Even worse, he was not even capable of serving as a fill in for depth. Think of the difference Ducasse could have made when Nick Mangold got hurt. The Jets could have put Ducasse at left guard and moved Matt Slauson to center. Things eventually got so desperate that they tried this briefly against the Ravens, where Ducasse missed a block that almost got Mark Sanchez killed.

Two years into his career, Ducasse is roughly at the same place he was when the Jets drafted him. He can be very powerful when he gets off the ball quickly and drives defenders in the run game. He looks like he is playing in slow motion, though, when he has to diagnose what is happening in front of him. Throw a twist or a stunt at him, and the defender might be all the way past him by the time he moves. Perhaps the most brutal example was when he lined up as an extra tight end against the Eagles and held when the defensive end made an inside move even though he had D'Brickashaw Ferguson and Matt Slauson inside to help.

You can make any excuse you want. You can say the Jets have asked him to move to different positions. You can say he was a project coming out of school. The bottom line is he needs to get a lot better. At the very least, drafting him in the second round looks like one of Mike Tannenbaum's biggest mistakes. A second round pick should be able to contribute in a meaningful way by the end of his second season. Ducasse did a bit of decent work as an extra blocker in jumbo sets. That is it. You take athletes who are so raw it will take them four years to contribute in the fifth round, not the second. Perhaps then any complaints we have about Ducasse should really go to Tannenbaum. If Vladimir went in the Draft where he should have, we might view his development through a different lens.
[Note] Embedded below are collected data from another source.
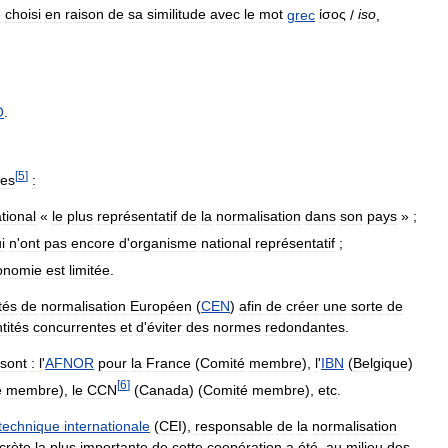
é
choisi
en
raison
de
sa
similitude
avec
le
mot
grec
ίσος
/
iso
,
O
.
[
5
]
es
:
tional
«
le
plus
représentatif
de
la
normalisation
dans
son
pays
» ;
i
n
'
ont
pas
encore
d
'
organisme
national
représentatif
;
onomie
est
limitée
.
tés
de
normalisation
Européen
(
CEN
)
afin
de
créer
une
sorte
de
tités
concurrentes
et
d
'
éviter
des
normes
redondantes
.
sont
:
l
'
AFNOR
pour
la
France
(
Comité
membre
),
l
'
IBN
(
Belgique
)
[
6
]
é
membre
),
le
CCN
(
Canada
) (
Comité
membre
),
etc
.
otechnique
internationale
(
CEI
),
responsable
de
la
normalisation
crète
la
plus
importante
de
cette
coopération
a
été
,
au
milieu
des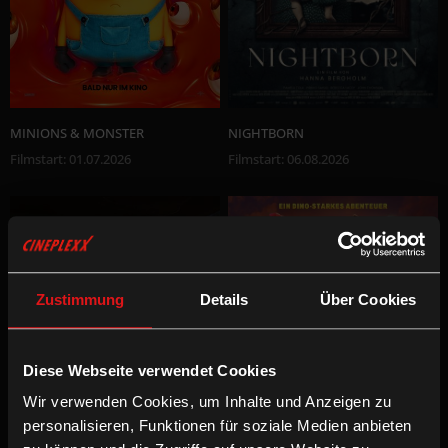
MINIONS & MONSTER
NIGHTBORN
Filmstart
:
01.07.2026
Filmstart
:
06.08.2026
Zustimmung
Details
Über Cookies
10% RABATT AUF SNACKS &
Diese Webseite verwendet Cookies
DRINKS!*
Wir verwenden Cookies, um Inhalte und Anzeigen zu
Mit deiner Anmeldung für unseren
personalisieren, Funktionen für soziale Medien anbieten
wöchentlichen Newsletter erhältst du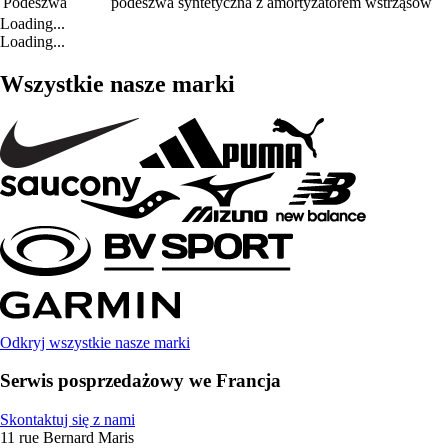
Podeszwa
podeszwa syntetyczna z amortyzatorem wstrząsów
Loading...
Loading...
Wszystkie nasze marki
Odkryj wszystkie nasze marki
Serwis posprzedażowy we Francja
Skontaktuj się z nami
11 rue Bernard Maris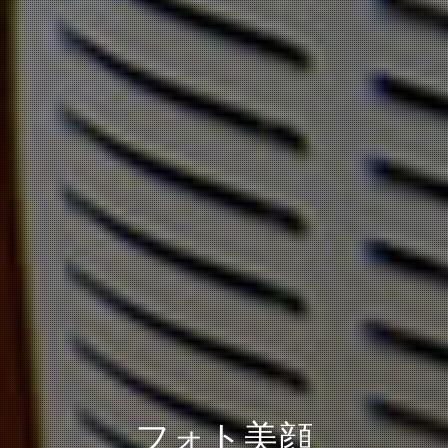
フォト美顔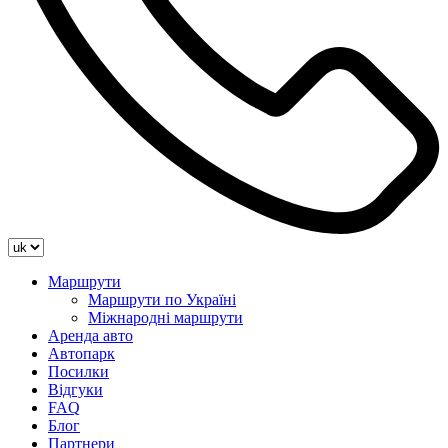
Маршрути
Маршрути по Україні
Міжнародні маршрути
Аренда авто
Автопарк
Посилки
Відгуки
FAQ
Блог
Партнери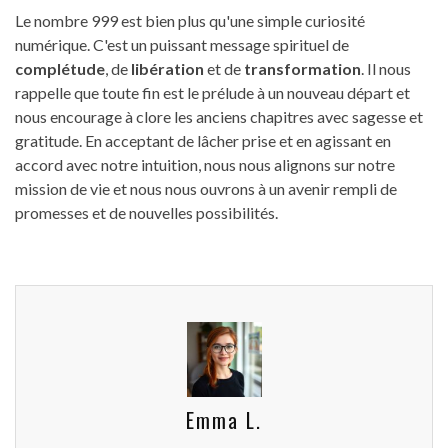
Le nombre 999 est bien plus qu'une simple curiosité
numérique. C'est un puissant message spirituel de
complétude
, de
libération
et de
transformation
. Il nous
rappelle que toute fin est le prélude à un nouveau départ et
nous encourage à clore les anciens chapitres avec sagesse et
gratitude. En acceptant de lâcher prise et en agissant en
accord avec notre intuition, nous nous alignons sur notre
mission de vie et nous nous ouvrons à un avenir rempli de
promesses et de nouvelles possibilités.
Emma L.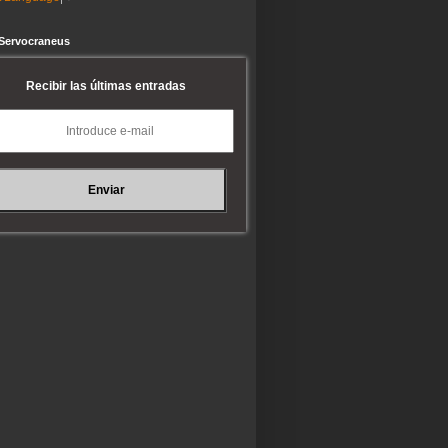
 Servocraneus
Recibir las últimas entradas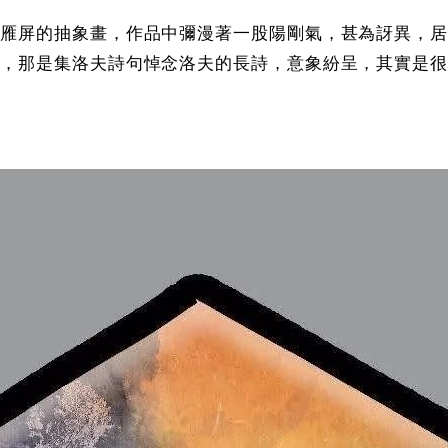
康雁屏的抽象畫，作品中彌漫著一股陽剛氣，甚為訝異，居
境，那是集洛夫詩句悼念洛夫的長詩，意象紛呈，其實是很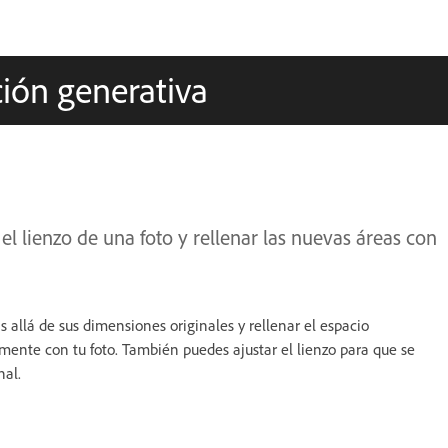
ión generativa
l lienzo de una foto y rellenar las nuevas áreas con
 allá de sus dimensiones originales y rellenar el espacio
mente con tu foto. También puedes ajustar el lienzo para que se
nal.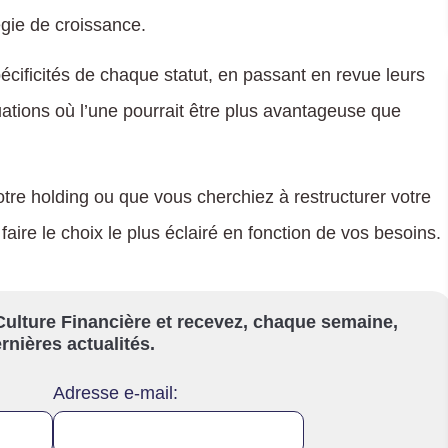
égie de croissance.
pécificités de chaque statut, en passant en revue leurs
ituations où l’une pourrait être plus avantageuse que
re holding ou que vous cherchiez à restructurer votre
aire le choix le plus éclairé en fonction de vos besoins.
ulture Financière et recevez, chaque semaine,
rnières actualités.
Adresse e-mail: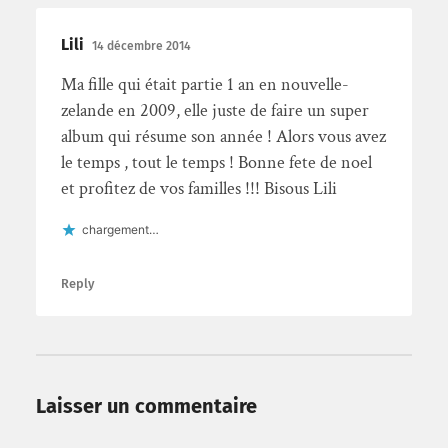
Lili
14 décembre 2014
Ma fille qui était partie 1 an en nouvelle-
zelande en 2009, elle juste de faire un super
album qui résume son année ! Alors vous avez
le temps , tout le temps ! Bonne fete de noel
et profitez de vos familles !!! Bisous Lili
chargement…
Reply
Laisser un commentaire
Ducasse has a lot of ability. He is strong and nimble. He has yet to translate that into production on the football field. His salary is next to nothing so it worth trying to get something out of his natural athleticism. It is difficult to get hopes too high, though. For every raw athlete who learns technique, nine don't. Perhaps an offseason of work will do wonders for his game. If there is not some sort of substantial improvement, though, Ducasse might not make it out of preseason.